→ WHAT IS NEEDED
Reply solely with the number of lines, in the records underneath, that include the word "keyCRM".

[Dataset records]
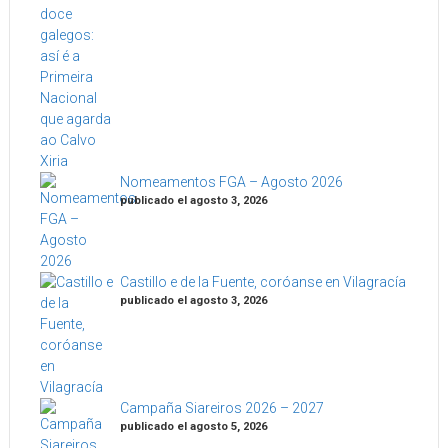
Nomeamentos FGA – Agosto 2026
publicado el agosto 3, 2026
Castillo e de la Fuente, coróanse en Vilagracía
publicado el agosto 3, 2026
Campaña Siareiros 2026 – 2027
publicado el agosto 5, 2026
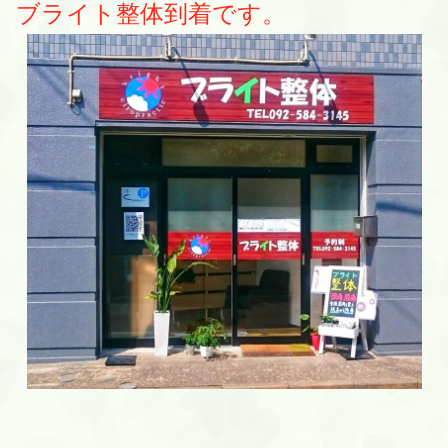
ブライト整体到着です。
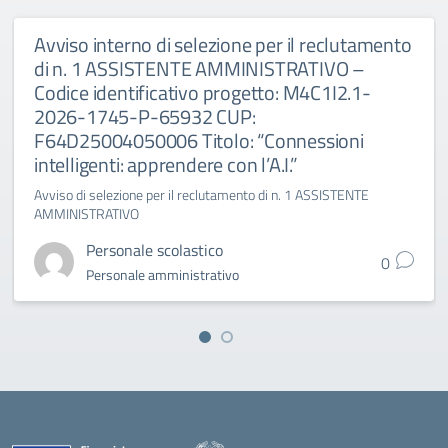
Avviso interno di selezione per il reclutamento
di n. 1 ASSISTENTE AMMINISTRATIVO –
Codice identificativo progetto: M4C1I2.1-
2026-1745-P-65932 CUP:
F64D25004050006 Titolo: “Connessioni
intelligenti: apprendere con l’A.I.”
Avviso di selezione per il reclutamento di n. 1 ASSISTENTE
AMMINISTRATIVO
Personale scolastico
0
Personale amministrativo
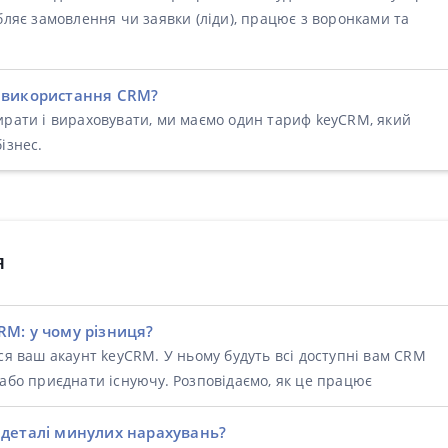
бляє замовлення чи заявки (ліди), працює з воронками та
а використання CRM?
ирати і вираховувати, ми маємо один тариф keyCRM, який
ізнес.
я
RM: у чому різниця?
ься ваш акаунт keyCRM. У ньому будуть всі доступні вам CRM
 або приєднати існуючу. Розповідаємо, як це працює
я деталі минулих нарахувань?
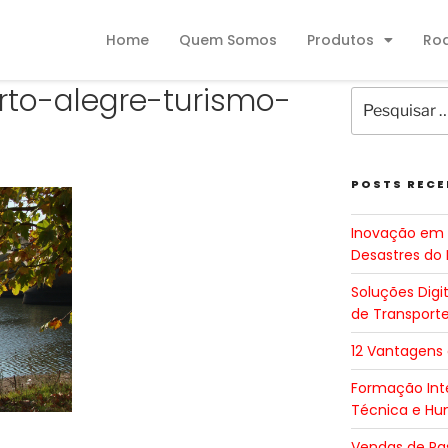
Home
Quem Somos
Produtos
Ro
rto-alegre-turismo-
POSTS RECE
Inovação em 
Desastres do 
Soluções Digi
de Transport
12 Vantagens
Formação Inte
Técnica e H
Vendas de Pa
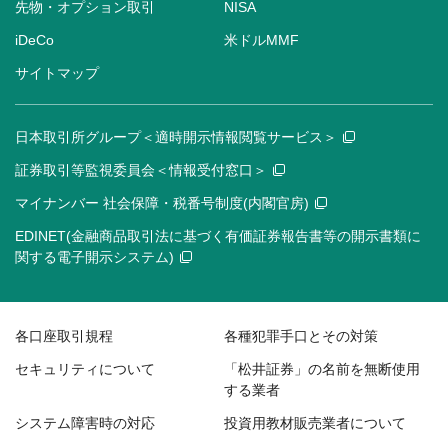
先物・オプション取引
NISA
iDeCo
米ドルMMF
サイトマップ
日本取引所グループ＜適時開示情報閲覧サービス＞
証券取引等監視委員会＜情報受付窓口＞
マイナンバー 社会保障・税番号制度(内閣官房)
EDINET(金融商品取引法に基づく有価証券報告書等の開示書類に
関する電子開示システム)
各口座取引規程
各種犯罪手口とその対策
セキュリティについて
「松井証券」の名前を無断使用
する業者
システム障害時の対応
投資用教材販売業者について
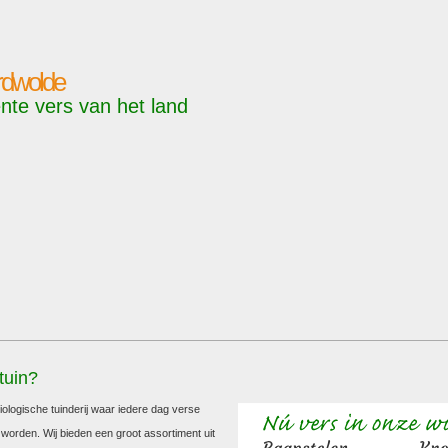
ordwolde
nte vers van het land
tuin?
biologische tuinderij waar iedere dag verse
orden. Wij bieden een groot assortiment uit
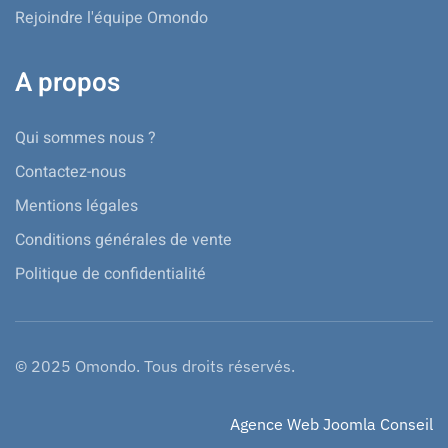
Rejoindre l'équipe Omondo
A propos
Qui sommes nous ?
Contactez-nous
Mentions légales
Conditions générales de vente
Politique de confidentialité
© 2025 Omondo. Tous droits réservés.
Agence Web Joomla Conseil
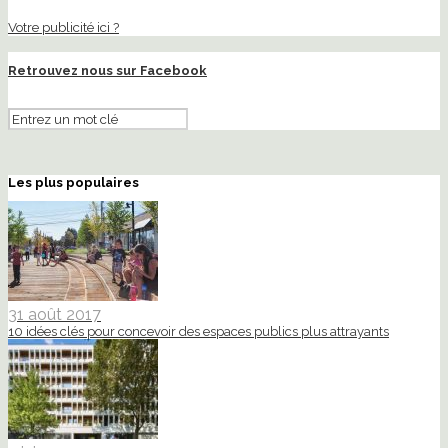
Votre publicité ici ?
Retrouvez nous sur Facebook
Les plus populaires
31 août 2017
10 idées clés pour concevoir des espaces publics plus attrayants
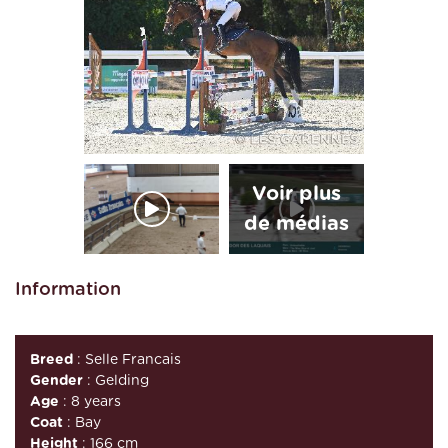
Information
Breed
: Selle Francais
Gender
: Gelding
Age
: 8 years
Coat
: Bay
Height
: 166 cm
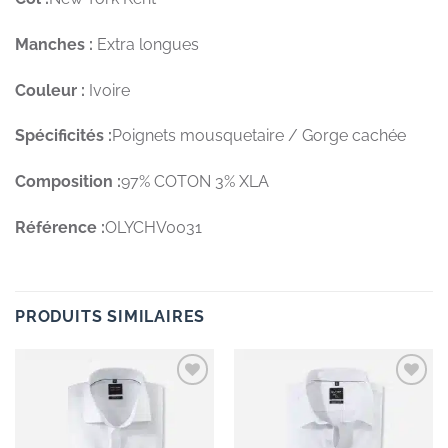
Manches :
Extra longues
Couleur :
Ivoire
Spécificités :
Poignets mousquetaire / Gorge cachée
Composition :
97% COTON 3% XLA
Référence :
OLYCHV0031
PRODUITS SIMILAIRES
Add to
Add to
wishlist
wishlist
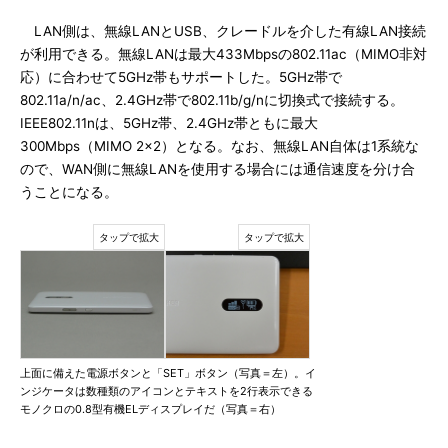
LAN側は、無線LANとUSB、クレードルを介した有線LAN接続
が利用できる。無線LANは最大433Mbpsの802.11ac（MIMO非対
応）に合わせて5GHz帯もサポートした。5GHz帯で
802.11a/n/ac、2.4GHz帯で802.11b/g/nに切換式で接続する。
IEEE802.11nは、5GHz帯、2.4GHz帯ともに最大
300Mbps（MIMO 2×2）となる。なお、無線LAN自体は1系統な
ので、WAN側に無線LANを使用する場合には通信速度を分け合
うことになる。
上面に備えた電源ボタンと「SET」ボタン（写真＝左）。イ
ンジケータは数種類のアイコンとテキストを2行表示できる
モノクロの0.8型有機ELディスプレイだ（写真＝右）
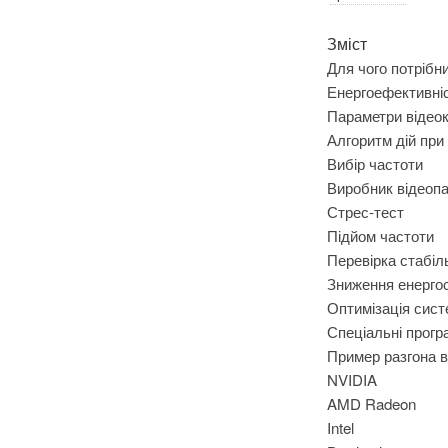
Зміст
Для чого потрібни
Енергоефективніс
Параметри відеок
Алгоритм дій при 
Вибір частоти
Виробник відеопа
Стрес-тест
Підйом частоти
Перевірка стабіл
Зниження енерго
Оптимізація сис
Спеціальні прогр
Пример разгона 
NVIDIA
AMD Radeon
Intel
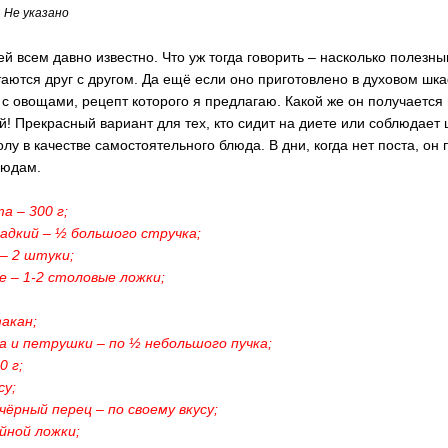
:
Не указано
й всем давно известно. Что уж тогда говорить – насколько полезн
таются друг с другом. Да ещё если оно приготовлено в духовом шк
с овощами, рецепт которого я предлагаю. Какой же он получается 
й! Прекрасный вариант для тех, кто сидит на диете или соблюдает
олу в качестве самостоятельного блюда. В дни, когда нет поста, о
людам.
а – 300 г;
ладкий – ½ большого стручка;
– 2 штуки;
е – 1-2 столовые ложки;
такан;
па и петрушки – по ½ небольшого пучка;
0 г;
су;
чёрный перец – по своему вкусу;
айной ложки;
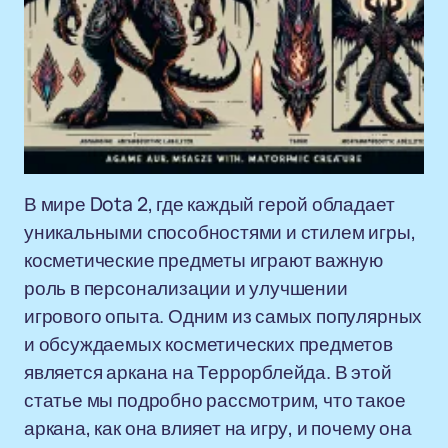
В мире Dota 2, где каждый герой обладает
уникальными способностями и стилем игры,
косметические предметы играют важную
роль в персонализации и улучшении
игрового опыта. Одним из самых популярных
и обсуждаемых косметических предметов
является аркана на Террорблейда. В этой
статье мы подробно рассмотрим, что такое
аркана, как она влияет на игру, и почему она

→ RESPONSE AREA
2